The study included 588 patients, of which 31 (5%) died. There was a significant, non-linear association between heart rate and mortality such that lowest quartile (≤60 bpm, odds ratio [OR] 6.5, P=0.027) and highest quartile (>80 bpm, OR 8.8, P=0.006) were associated with higher risk. There was also a significant association between non-specific ST and T wave abnormalities (NSSTTWA) and mortality (OR 3.1, P=0.031).


Bradycardia, relative tachycardia, and NSSTTWA are strongly and independently associated with 3 month mortality after SAH. Further research should be performed to determine whether or not there is a causal relationship between cardiac dysfunction and neurological outcome after SAH.

Keywords: Subarachnoid hemorrhage, electrocardiography, bradycardia


Cardiac injury and dysfunction after SAH is a well-recognized phenomenon. In 1954, Burch described “cerebral T wave” electrocardiographic (ECG) abnormalities in patients with stroke and noted that the findings were most marked in SAH patients.1 Since then, diverse ECG changes have been described and occur in 25 to 90% of SAH patients.2-4 Prior studies have described associations between ECG changes and adverse neurological outcomes after SAH but these studies had limited power and limited ability to statistically adjust for known predictors of poor outcome after SAH.3, 5-7 Because patients with more severe SAH are more likely to develop both cardiac abnormalities3, 7 and poor neurological outcome,8 it has been unclear whether ECG changes are, in fact, independently associated with outcome.

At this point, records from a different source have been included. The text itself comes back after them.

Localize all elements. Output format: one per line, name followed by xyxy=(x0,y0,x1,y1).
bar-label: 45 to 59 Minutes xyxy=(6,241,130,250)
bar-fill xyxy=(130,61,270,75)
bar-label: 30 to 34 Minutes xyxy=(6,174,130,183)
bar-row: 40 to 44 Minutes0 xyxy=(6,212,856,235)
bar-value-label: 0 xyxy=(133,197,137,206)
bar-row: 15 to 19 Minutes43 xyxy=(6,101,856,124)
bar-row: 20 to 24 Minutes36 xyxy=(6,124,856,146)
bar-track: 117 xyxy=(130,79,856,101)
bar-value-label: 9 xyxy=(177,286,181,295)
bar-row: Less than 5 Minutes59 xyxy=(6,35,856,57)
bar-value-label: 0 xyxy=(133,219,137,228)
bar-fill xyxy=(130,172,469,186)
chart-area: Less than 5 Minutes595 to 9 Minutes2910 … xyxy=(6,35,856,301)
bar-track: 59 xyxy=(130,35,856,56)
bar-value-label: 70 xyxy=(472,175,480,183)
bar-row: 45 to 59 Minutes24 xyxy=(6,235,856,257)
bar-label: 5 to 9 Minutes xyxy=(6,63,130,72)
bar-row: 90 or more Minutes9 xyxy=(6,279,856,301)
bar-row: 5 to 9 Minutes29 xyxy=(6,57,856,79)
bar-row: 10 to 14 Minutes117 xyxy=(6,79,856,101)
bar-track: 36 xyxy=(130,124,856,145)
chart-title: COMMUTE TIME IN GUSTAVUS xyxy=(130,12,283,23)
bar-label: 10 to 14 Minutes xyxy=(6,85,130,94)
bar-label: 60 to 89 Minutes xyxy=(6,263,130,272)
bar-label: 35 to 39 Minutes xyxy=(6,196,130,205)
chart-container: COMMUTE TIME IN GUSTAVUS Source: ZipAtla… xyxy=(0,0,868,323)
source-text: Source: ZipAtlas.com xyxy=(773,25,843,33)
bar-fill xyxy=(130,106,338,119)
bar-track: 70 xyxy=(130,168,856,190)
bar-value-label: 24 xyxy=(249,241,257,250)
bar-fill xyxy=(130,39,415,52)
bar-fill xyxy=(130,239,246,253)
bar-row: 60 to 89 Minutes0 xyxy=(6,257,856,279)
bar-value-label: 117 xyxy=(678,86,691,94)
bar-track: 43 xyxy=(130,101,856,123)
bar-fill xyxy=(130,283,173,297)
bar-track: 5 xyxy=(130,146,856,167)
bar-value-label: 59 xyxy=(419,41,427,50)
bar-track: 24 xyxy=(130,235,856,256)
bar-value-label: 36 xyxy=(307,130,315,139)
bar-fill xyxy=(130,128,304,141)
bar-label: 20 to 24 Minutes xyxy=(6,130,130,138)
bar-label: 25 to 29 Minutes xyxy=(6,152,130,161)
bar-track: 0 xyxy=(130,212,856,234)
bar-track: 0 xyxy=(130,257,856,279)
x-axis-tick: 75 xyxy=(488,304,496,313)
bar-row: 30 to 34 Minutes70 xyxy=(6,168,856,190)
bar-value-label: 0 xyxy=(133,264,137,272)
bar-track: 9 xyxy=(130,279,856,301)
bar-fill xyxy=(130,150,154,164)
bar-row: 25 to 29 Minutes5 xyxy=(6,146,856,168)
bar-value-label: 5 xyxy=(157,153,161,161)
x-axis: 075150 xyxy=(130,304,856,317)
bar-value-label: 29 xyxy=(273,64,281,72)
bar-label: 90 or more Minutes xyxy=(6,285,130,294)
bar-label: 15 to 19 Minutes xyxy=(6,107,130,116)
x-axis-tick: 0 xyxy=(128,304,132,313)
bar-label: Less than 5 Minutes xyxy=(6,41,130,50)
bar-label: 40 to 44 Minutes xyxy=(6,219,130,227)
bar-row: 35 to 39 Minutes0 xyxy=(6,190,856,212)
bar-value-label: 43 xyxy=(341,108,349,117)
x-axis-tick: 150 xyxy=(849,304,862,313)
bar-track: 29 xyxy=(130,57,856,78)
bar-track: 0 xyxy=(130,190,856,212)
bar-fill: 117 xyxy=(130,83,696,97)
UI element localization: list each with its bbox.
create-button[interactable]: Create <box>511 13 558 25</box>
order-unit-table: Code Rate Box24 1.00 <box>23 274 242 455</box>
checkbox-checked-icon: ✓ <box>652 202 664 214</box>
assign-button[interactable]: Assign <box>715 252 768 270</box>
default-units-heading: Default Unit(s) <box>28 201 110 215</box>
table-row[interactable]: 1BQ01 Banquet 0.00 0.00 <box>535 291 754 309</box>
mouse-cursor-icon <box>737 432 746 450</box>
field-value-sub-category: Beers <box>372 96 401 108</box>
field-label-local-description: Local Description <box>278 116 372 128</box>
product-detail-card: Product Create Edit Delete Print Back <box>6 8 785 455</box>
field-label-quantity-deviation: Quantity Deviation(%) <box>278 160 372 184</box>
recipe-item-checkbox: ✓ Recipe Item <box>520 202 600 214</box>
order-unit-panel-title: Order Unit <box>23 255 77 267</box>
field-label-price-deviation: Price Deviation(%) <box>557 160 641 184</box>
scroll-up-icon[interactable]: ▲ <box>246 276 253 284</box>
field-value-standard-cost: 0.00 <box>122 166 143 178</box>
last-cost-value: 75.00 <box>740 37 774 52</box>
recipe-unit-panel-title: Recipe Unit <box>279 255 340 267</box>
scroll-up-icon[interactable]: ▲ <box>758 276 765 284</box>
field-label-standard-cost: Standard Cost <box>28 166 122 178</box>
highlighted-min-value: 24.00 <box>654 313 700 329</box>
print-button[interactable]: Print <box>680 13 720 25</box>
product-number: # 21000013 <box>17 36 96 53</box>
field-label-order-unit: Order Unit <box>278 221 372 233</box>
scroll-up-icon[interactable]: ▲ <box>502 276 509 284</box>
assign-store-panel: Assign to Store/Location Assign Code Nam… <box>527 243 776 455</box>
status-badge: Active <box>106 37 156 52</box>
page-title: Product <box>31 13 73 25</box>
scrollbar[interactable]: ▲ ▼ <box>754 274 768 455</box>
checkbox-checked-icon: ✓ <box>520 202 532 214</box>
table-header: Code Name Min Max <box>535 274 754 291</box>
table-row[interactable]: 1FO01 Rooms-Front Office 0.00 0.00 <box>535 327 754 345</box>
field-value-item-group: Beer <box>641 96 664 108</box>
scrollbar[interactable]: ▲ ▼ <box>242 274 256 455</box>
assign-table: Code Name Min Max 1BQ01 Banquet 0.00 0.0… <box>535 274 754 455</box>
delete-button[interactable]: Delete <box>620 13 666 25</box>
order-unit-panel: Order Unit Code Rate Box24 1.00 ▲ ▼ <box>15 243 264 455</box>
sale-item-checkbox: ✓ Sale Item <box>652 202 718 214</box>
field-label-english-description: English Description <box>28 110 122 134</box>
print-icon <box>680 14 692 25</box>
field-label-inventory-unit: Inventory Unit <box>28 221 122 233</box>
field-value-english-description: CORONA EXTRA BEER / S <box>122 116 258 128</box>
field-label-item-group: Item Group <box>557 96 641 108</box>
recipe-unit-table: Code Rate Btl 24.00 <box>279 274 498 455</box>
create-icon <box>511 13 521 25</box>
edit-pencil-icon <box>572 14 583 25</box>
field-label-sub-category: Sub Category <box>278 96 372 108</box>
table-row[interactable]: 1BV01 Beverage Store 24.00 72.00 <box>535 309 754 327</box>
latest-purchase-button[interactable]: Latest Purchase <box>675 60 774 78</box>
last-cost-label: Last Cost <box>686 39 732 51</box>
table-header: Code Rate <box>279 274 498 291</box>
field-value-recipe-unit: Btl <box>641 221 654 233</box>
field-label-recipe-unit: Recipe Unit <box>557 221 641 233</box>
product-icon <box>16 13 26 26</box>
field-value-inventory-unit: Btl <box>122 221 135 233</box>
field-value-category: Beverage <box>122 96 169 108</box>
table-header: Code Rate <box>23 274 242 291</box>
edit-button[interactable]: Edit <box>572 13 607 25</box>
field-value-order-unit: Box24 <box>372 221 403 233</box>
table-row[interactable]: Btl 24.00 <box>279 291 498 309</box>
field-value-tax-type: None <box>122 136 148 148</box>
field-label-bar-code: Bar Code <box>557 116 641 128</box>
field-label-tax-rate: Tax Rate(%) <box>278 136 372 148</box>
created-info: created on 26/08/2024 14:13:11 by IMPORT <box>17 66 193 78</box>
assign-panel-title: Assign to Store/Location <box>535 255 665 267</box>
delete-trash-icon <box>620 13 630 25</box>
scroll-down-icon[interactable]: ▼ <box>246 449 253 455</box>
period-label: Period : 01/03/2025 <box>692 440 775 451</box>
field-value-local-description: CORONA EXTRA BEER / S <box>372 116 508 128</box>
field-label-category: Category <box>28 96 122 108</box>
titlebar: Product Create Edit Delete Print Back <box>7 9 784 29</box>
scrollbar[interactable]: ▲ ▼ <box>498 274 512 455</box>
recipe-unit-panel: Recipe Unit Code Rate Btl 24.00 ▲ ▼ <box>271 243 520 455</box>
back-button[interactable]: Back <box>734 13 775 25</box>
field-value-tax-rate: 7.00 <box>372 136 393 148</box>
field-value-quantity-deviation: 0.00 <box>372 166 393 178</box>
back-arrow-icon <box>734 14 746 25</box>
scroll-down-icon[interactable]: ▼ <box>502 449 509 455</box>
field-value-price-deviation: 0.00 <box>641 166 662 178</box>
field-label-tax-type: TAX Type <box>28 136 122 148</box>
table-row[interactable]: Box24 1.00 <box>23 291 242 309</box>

The aim of this study was to test the hypothesis that ECG abnormalities occurring in preoperative World Federation of Neurological Surgeons (WFNS) class I − III SAH patients prior to surgical aneurysm clipping are independently associated with poor neurologic outcome after adjustment for relevant covariates.

Materials and Methods

This was a sub-study of the Intraoperative Hypothermia for Aneurysm Surgery Trial (IHAST). IHAST was a multi-center, prospective, randomized, partially-blinded clinical trial designed to determine whether mild intraoperative systemic hypothermia (33°C) would result in improved neurological outcome in patients undergoing surgery to treat ruptured intracranial aneurysms as compared with intraoperative normothermia. Details of trial design, patient eligibility, protocols, and outcomes have been published previously.9 In brief, adults with subarachnoid hemorrhage (SAH) and a radiographically-confirmed intracranial aneurysm who were scheduled to undergo surgical treatment of the aneurysm within 14 days of SAH were eligible to participate. Other major criteria included a preoperative WFNS class of I, II, or III,10 and the absence of endotracheal intubation at the time of study enrollment. IHAST protocols were approved by the Human Subjects’ Committees at each participating center (n=30) and written informed consent was obtained from either patients or their families. There were 1001 patients enrolled into IHAST. The study's main finding was that intraoperative hypothermia did not affect neurological outcome.9

IHAST data collection included patient demographics and pre-SAH medical history. Pre-SAH hypertension was defined as being definitely or probably present. Pre-SAH coronary disease was defined as a history of one or more of the following: myocardial infarction, angina, positive stress test, or coronary revascularization. Information regarding the characteristics of the ruptured aneurysm (location, angiographic diameter), and its immediate effect (extent of subarachnoid blood [Fisher Scale],11 preoperative WFNS class,10 and National Institutes of Health Stroke Scale [NIHSS])12 were recorded prior to surgery. Posterior circulation aneurysms included vertebrobasilar and posterior inferior cerebellar arteries. Anterior circulation aneurysms included carotid or ophthalmic, posterior communicating, anterior choroidal, carotid bifurcation, carotid (other), middle cerebral, anterior communication, and anterior cerebral (other) arteries.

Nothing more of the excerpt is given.